Few days spell out the future as clearly as this Wednesday did in terms of energy and climate action. The dikes of denial behind which Big Carbon has sheltered their deadly oil, coal and fossil gas were breached not once or twice but three times, and are now irreversibly crumbling.
Chevron shareholders rebuked the oil company's refusal to commit to reduce climate emissions from both its production and sale of oil and gas. A Dutch court told Shell, which had already made such a commitment, but an inadequate one — pledging a 20% reduction by 2030 — that in fact its emissions impact had to be cut by 45% in that same nine-year span, and placed in compliance with the 1.5-degree celsius warming limit called for by the Paris agreement.
In the biggest headline-grabber of all, ExxonMobil shareholders rejected at least two and perhaps three of the company's board candidates. Instead they elected anti-management candidates offered by a tiny hedge fund called Engine Company #1, which attacked Exxon's climate denial as a business folly that is leading the company towards bankruptcy. (Full disclosure: The Engine Company #1 candidate whose candidacy is too close to call, Andy Karsner, is a friend of mine.) One key to the shocking defeat of Exxon's board slate was the decision by its second-largest investor, BlackRock, to vote against three of the four challenged Exxon board members.
Oil was not alone in Wednesday's day of reckoning. The gas and coal industries took a hit too. The world's biggest coal-exporting country, Indonesia, whose coal companies have long dominated national energy policy, made the stunning announcement that it would allow no new coal power plants. Instead, the nation's power sector will go renewable. This is the most powerful signal yet that emerging markets, even those with large domestic coal supplies, are preparing to leapfrog from coal to renewable power — blowing a hole through the oil industry's theory that gas-fired power generation would be the savior of its share values. The news from Indonesia was bad for oil as well as coal and gas: The island nation relies heavily on 5,200 diesel-fired power plants, with 2 gigawatts of capacity — and all of them will be replaced with renewable generation by 2030.

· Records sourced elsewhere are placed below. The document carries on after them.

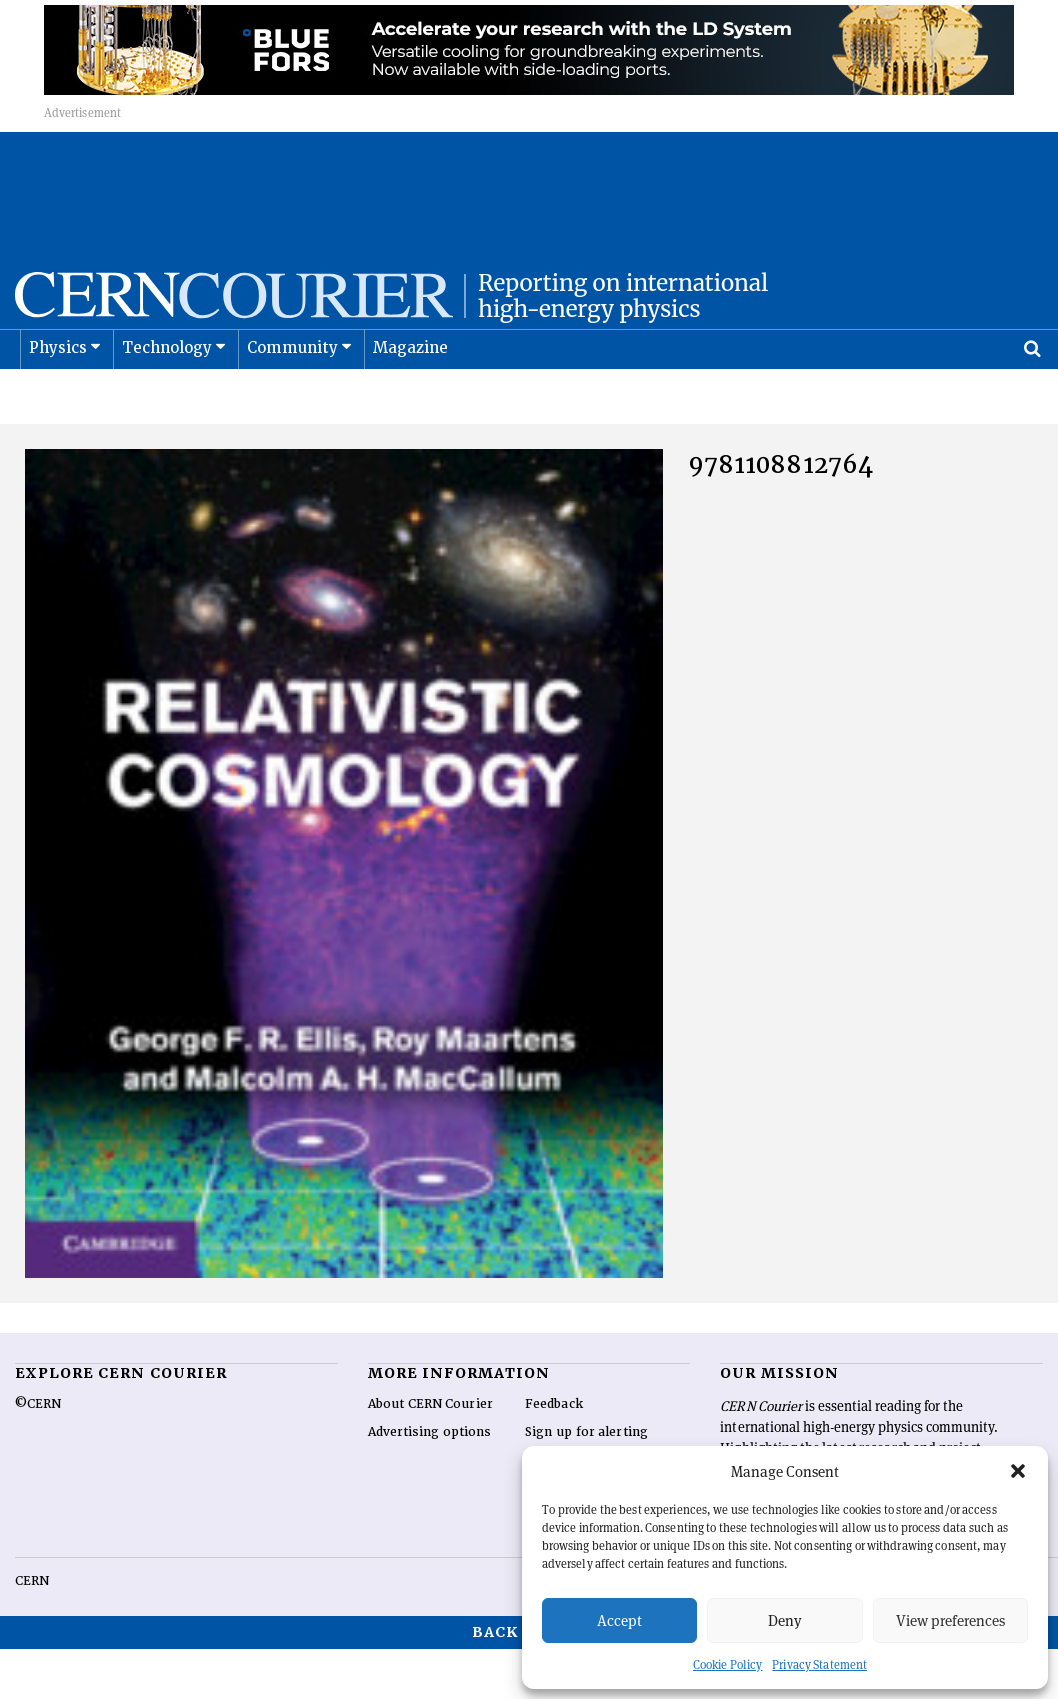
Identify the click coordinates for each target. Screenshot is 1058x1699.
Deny (785, 1620)
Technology (167, 398)
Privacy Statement (819, 1664)
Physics (58, 398)
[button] (1018, 1471)
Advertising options (430, 1482)
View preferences (950, 1620)
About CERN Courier (430, 1454)
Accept (619, 1620)
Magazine (411, 398)
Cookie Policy (727, 1664)
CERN (32, 1631)
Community (293, 398)
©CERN (38, 1454)
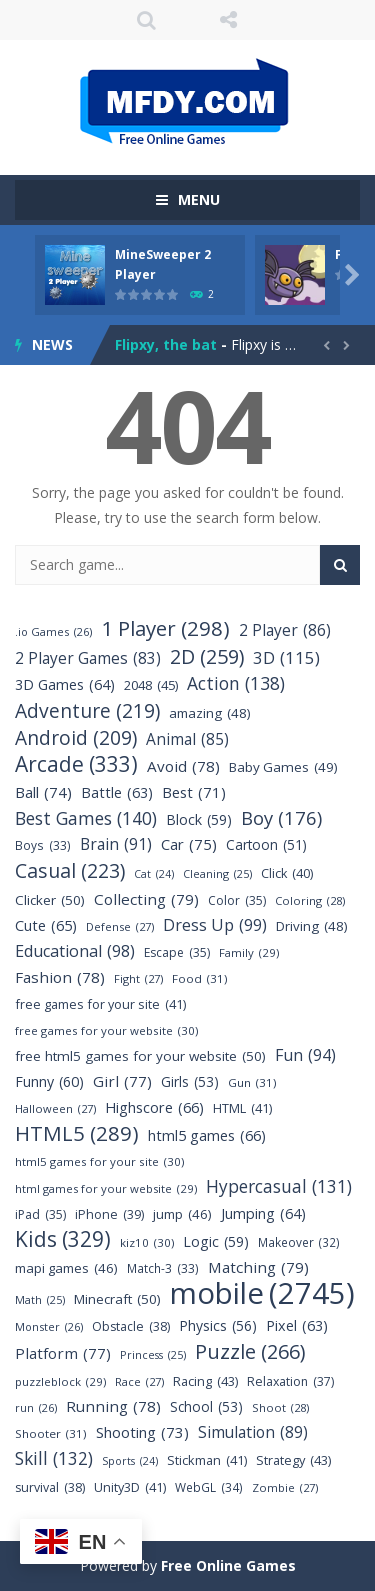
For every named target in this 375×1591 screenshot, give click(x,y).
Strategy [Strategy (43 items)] (293, 1460)
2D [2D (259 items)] (207, 656)
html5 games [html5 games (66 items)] (207, 1135)
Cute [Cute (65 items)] (46, 925)
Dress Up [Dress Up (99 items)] (215, 925)
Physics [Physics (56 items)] (218, 1325)
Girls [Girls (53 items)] (190, 1081)
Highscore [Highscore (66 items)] (154, 1107)
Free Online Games (228, 1565)
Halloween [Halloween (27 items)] (55, 1108)
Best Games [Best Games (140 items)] (86, 818)
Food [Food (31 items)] (200, 978)
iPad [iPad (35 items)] (40, 1214)
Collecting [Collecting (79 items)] (146, 899)
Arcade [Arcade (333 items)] (76, 764)
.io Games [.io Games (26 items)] (53, 631)
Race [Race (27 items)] (139, 1381)
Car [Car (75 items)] (189, 844)
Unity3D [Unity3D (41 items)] (130, 1487)
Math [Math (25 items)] (40, 1300)
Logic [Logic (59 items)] (216, 1241)
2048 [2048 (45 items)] (151, 685)
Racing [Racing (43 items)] (205, 1381)
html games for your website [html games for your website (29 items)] (106, 1188)
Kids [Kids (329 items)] (63, 1239)
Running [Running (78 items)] (113, 1406)
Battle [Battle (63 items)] (117, 792)
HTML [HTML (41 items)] (242, 1108)
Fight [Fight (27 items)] (138, 978)
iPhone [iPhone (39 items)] (109, 1214)
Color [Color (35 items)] (237, 900)
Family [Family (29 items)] (249, 952)
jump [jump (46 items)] (182, 1214)
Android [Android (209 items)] (76, 738)
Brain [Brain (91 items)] (116, 844)
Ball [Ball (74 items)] (43, 792)
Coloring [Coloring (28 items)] (310, 900)
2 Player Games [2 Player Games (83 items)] (88, 658)
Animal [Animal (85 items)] (187, 739)
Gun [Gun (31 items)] (252, 1082)
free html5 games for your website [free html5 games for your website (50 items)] (140, 1056)
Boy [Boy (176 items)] (281, 817)
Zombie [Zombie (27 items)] (285, 1487)
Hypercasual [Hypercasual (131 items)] (279, 1186)
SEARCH (146, 20)
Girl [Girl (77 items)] (122, 1081)
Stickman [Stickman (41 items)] (207, 1460)
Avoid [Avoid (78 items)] (183, 766)
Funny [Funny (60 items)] (49, 1081)
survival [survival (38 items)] (50, 1487)
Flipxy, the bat (166, 344)
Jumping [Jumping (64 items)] (263, 1213)
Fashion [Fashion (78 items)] (60, 977)
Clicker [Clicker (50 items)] (50, 900)
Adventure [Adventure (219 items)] (87, 710)
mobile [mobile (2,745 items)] (262, 1293)
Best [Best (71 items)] (194, 792)
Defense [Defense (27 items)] (120, 926)
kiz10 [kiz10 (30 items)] (147, 1242)
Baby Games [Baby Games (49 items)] (283, 767)
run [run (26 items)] (36, 1407)
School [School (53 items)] (206, 1406)
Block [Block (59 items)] (199, 819)
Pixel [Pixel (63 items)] (297, 1325)
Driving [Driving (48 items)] (312, 926)
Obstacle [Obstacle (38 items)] (131, 1326)
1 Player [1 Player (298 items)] (165, 628)
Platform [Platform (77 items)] (63, 1353)
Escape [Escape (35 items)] (177, 952)
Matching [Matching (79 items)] (258, 1267)
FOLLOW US (228, 20)
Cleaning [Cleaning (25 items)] (217, 874)
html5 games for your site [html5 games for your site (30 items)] (99, 1161)
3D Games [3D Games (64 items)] (65, 684)
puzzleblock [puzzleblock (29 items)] (60, 1381)
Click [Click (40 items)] (287, 873)
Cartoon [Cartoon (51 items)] (266, 844)
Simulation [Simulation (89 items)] (253, 1432)
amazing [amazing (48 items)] (210, 713)
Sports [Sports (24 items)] (130, 1461)
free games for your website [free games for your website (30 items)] (106, 1030)
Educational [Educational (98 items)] (75, 951)
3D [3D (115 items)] (286, 657)
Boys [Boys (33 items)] (43, 845)
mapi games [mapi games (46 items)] (66, 1268)
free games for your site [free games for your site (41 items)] (100, 1004)
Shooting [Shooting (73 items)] (142, 1432)
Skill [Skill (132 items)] (54, 1458)
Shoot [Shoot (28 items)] (280, 1407)
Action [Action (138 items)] (236, 683)
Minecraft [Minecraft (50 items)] (117, 1299)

These events are an unprecedented setback for the current oil industry line on climate, which runs like this, with numerous variants:
- Yes, climate change Is a real problem, created in part by carbon dioxide emissions from oil and gas.
- Yes, the world will gradually, over decades, move to lower reliance and perhaps even a phase-out of oil.

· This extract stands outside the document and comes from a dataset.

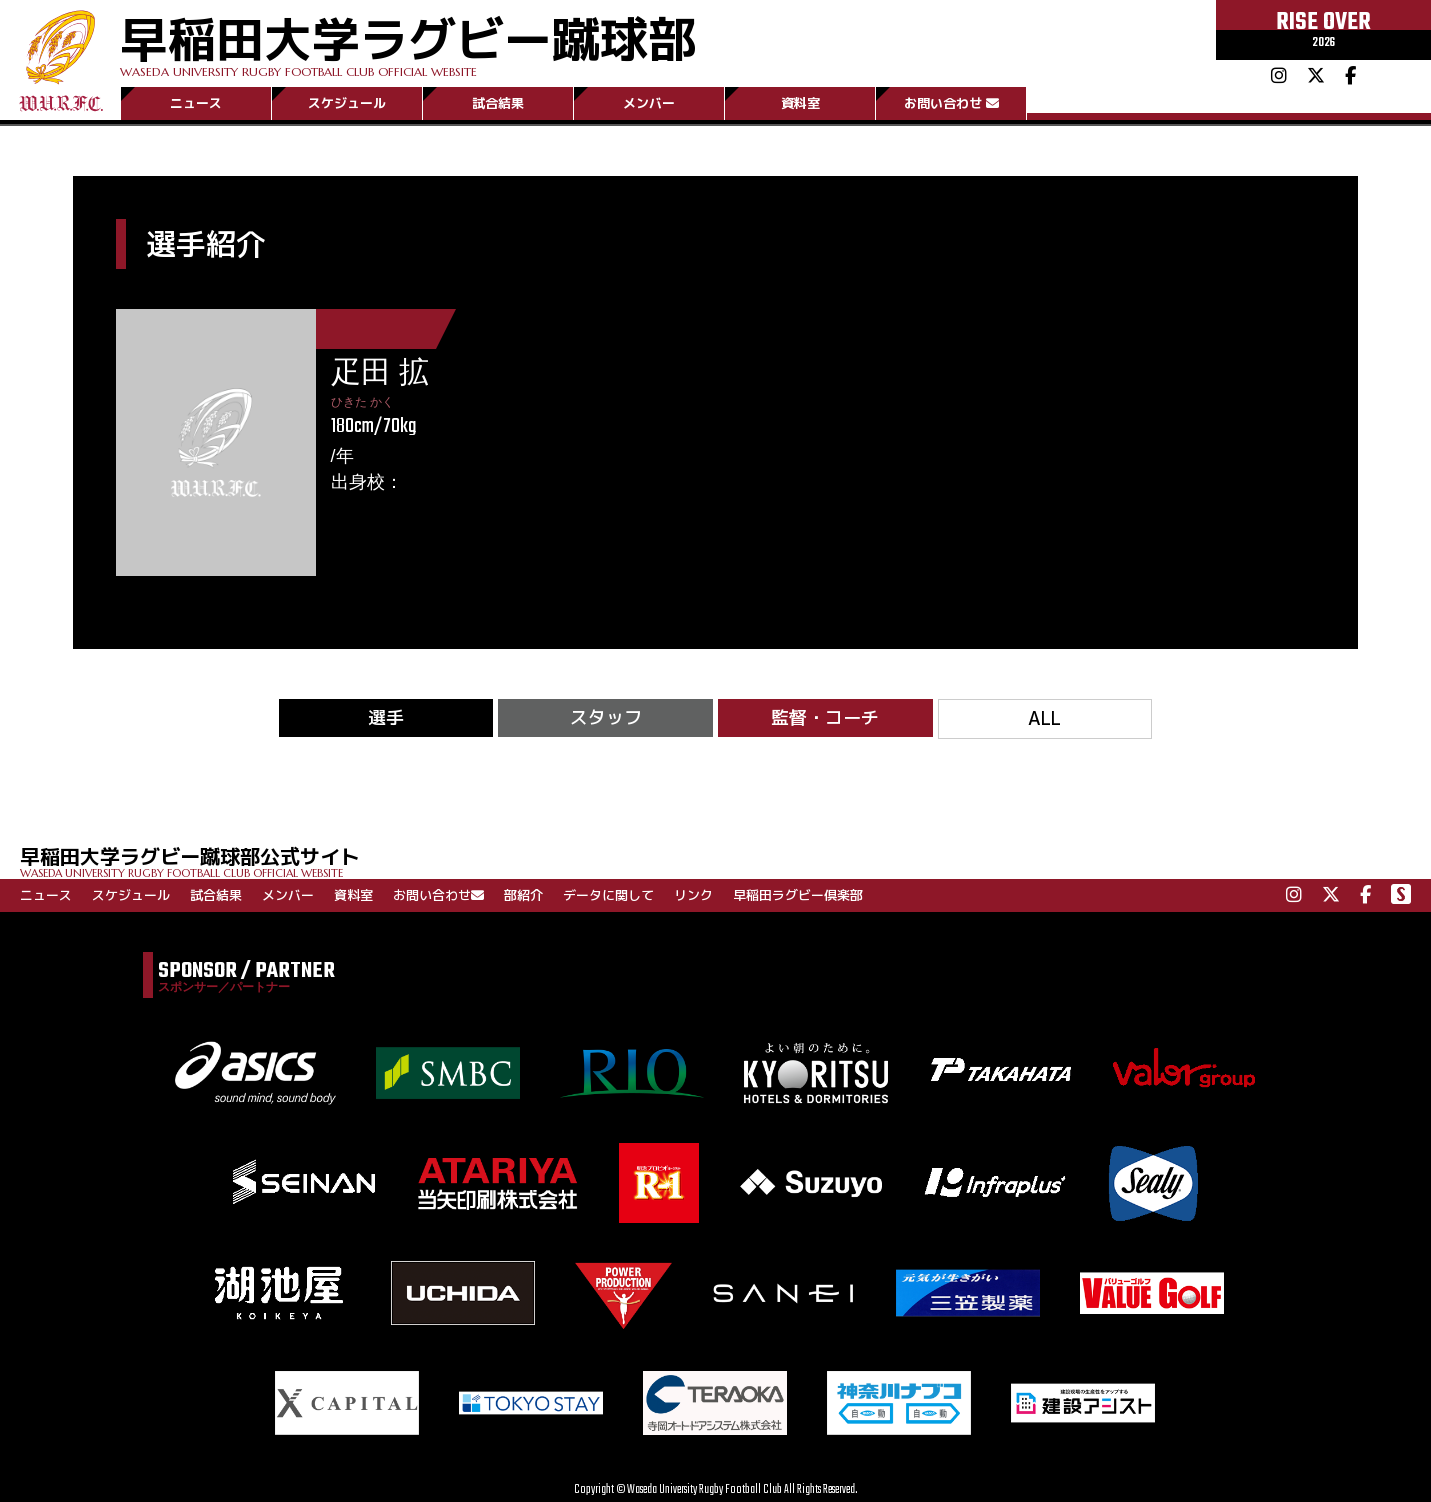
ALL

- But fossil gas is essential to meet a significant part of our energy needs, even in the second half of the century.
- Oil and gas companies will need to supplement their current products with new, cleaner energy sources — but "clean fuel" technofixes like carbon capture and sequestration will be a major part of their new business lines.
- In short, the world can't do without fossil fuels.

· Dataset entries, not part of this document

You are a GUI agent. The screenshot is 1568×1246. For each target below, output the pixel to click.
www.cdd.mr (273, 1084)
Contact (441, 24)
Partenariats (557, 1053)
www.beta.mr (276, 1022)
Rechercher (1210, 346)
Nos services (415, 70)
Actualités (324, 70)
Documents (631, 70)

The shareholder and court actions on Wednesday revealed that the world no longer believes this fable. Worse yet for the oil industry, its customers no longer need to cling to oil and gas to meet their energy needs. The other half of the rising tide that swept the energy industry was on the customer side. Ford Motor Company's website proclaimed the launch of its new electric version of the massively popular F-150 pickup truck with the breezy slogan "Say goodbye to gas." The company simultaneously announced that it will sell 40% electric vehicles by the 2030 model year, joining General Motors and Volkswagen in the race to catch up with the Chinese and compete with Tesla.
An even grimmer market reality for petroleum-based transportation was also unmasked on Wednesday. A new study of trends since 2015 showed that sales of electric vehicles have increased by 41% every year. If that rate simply continues, by 2040 all light-duty passenger vehicles will be powered by electrons, not petroleum. Between now and then we will see a number of tipping points likely to accelerate this flight from oil — particularly the moment when not only do EVs become cheaper to buy and operate (as they already are in many places) but the purchase price of an EV falls below its petroleum-fired competitor.
The oil industry's desperate hope that petroleum and fossil gas had another half century as a dominant energy source — the theory on which even the industry's more aggressive transition advocates, like BP, rest their business plans — now looks like a sand castle washing away in a rising tide. The Engine Company #1 directors now joining the ExxonMobil board have their work cut out for them. Investors who continue to park their money in oil companies whose management strategy is to squander that money looking for new oil or ignoring the evidence will live to regret it. New fields can't compete with existing low-cost Persian Gulf and Russian reserves in a rapidly shrinking petroleum market. Shareholders will find their investments to be just as foolish as the ones other investors made five or six years ago in doomed coal companies like Peabody.
If any single day can be designated the climate tipping point, that day happened this week.